Task directions: Carry none of the pictures over; write out the complete data exactly.

Listed entries:
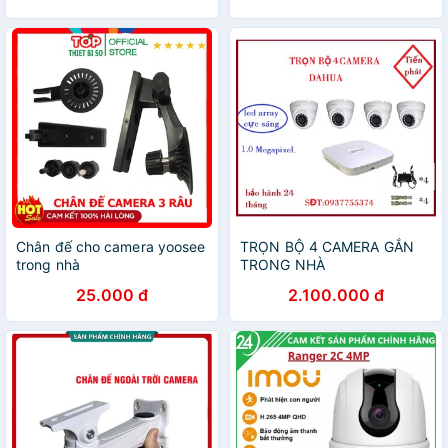
Chân đế cho camera yoosee
TRỌN BỘ 4 CAMERA GẮN
trong nhà
TRONG NHÀ
25.000 đ
2.100.000 đ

Solution to the exercise:
Chân đế cho camera yoosee
TRỌN BỘ 4 CAMERA GẮN
trong nhà
TRONG NHÀ
25.000 đ
2.100.000 đ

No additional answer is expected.